__Records supplied__
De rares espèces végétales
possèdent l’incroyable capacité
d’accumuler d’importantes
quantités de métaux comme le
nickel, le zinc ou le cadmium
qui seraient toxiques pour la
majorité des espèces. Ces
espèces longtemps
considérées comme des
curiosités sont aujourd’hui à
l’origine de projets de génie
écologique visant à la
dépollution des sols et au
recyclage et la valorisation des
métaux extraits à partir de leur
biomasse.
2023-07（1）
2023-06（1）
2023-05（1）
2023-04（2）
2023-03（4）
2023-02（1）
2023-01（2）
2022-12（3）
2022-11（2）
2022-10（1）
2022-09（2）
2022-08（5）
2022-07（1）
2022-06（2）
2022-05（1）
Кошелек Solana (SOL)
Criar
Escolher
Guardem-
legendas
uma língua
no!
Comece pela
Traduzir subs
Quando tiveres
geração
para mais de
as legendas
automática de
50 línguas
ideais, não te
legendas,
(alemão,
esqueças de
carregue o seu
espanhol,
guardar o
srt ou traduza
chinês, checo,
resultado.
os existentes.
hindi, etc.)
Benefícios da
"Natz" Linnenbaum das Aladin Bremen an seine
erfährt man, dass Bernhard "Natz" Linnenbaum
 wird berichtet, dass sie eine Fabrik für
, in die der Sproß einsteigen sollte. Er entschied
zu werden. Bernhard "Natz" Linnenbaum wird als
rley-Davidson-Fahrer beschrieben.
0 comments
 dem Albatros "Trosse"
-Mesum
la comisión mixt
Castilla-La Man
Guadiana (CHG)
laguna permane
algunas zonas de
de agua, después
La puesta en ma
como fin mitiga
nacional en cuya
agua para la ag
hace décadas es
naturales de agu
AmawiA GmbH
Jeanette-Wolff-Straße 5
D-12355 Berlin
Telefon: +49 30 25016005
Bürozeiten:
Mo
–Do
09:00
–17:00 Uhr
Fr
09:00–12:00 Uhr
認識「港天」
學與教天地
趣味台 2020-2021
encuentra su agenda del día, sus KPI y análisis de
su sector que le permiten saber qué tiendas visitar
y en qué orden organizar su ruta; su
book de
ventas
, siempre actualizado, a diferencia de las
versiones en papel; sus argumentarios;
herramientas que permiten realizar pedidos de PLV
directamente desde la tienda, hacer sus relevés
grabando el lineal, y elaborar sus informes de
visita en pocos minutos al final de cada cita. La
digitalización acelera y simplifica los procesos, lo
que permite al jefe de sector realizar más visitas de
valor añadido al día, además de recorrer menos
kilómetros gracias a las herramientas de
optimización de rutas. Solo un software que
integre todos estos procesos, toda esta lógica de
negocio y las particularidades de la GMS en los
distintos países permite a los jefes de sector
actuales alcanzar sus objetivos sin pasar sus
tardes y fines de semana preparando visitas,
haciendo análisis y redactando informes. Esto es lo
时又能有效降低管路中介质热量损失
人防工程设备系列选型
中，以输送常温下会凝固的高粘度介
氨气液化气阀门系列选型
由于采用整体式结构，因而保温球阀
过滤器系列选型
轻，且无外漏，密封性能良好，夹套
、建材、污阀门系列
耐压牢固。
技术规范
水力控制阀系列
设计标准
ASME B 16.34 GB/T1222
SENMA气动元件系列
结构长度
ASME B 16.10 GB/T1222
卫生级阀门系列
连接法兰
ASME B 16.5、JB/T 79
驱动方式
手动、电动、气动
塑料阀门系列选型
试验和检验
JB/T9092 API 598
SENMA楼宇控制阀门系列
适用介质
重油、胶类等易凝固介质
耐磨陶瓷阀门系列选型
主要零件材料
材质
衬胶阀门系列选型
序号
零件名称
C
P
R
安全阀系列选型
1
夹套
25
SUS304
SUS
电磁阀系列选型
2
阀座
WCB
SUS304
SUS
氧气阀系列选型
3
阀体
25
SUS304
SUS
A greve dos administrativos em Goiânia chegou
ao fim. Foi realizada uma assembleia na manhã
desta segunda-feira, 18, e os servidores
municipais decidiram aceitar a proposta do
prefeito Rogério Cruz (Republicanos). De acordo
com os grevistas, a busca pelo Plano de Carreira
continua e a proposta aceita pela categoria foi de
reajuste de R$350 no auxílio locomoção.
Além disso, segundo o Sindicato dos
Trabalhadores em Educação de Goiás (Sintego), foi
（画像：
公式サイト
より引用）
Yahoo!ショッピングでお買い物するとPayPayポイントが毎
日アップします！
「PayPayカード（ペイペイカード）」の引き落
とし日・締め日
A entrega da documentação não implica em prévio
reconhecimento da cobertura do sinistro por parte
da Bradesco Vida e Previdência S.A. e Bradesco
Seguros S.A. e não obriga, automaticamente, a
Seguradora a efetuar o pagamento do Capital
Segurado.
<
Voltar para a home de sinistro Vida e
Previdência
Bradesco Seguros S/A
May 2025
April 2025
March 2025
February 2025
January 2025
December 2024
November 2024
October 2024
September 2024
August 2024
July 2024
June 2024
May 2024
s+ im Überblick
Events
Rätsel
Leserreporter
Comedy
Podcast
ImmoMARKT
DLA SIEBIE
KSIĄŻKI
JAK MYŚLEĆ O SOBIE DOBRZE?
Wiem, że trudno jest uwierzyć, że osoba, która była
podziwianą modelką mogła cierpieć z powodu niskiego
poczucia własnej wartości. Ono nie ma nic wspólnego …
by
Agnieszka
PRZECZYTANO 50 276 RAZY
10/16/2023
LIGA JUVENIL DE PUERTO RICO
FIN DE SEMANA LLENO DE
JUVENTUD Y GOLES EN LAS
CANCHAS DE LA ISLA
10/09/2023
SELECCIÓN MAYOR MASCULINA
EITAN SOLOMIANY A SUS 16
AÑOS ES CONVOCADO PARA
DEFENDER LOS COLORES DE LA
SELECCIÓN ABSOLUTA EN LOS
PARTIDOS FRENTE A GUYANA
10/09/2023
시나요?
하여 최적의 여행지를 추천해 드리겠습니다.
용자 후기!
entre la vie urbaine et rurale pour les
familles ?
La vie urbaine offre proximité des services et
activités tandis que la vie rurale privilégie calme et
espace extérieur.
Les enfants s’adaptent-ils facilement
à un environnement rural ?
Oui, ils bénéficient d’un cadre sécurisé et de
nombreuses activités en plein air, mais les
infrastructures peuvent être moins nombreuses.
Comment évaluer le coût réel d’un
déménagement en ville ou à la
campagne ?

__Exercise__
Copy only this part of the entries above: the line with "February 2025", the line with "SELECCIÓN MAYOR MASCULINA", and the lines between, all exactly as written.

__Exercise answer__
February 2025
January 2025
December 2024
November 2024
October 2024
September 2024
August 2024
July 2024
June 2024
May 2024
s+ im Überblick
Events
Rätsel
Leserreporter
Comedy
Podcast
ImmoMARKT
DLA SIEBIE
KSIĄŻKI
JAK MYŚLEĆ O SOBIE DOBRZE?
Wiem, że trudno jest uwierzyć, że osoba, która była
podziwianą modelką mogła cierpieć z powodu niskiego
poczucia własnej wartości. Ono nie ma nic wspólnego …
by
Agnieszka
PRZECZYTANO 50 276 RAZY
10/16/2023
LIGA JUVENIL DE PUERTO RICO
FIN DE SEMANA LLENO DE
JUVENTUD Y GOLES EN LAS
CANCHAS DE LA ISLA
10/09/2023
SELECCIÓN MAYOR MASCULINA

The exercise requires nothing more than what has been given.